### WHAT TO PRODUCE
Exactly what is written in the records below should be returned, minus the images.
Content starts
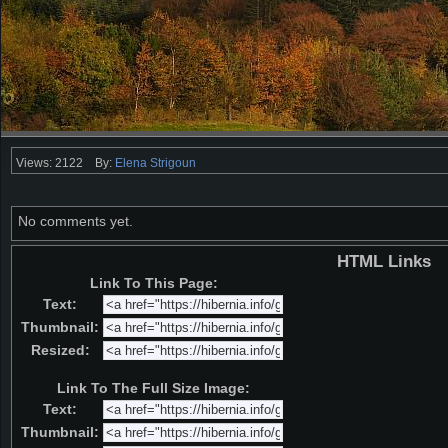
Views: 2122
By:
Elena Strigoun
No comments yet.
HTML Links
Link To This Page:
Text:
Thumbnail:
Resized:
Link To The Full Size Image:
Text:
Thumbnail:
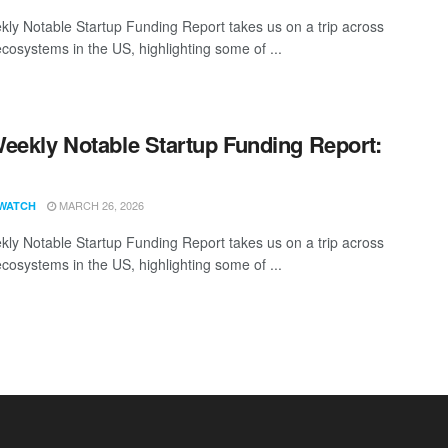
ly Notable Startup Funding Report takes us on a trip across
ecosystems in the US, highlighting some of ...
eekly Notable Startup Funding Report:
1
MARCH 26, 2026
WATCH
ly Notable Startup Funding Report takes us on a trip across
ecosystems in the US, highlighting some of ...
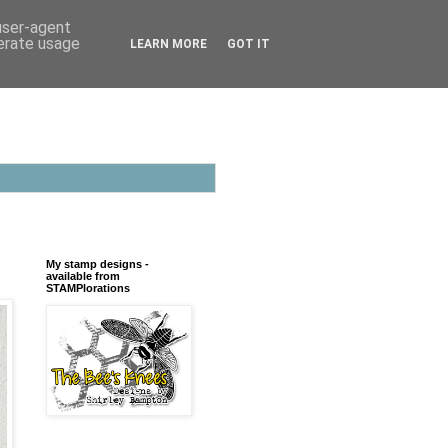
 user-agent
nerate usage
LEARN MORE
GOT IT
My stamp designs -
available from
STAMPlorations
Content ends
### EXERCISE SOLUTION
Views: 2122
By:
Elena Strigoun
No comments yet.
HTML Links
Link To This Page:
Text:
Thumbnail:
Resized:
Link To The Full Size Image:
Text:
Thumbnail:
ly Notable Startup Funding Report takes us on a trip across
ecosystems in the US, highlighting some of ...
eekly Notable Startup Funding Report:
1
MARCH 26, 2026
WATCH
ly Notable Startup Funding Report takes us on a trip across
ecosystems in the US, highlighting some of ...
 user-agent
nerate usage
LEARN MORE
GOT IT
My stamp designs -
available from
STAMPlorations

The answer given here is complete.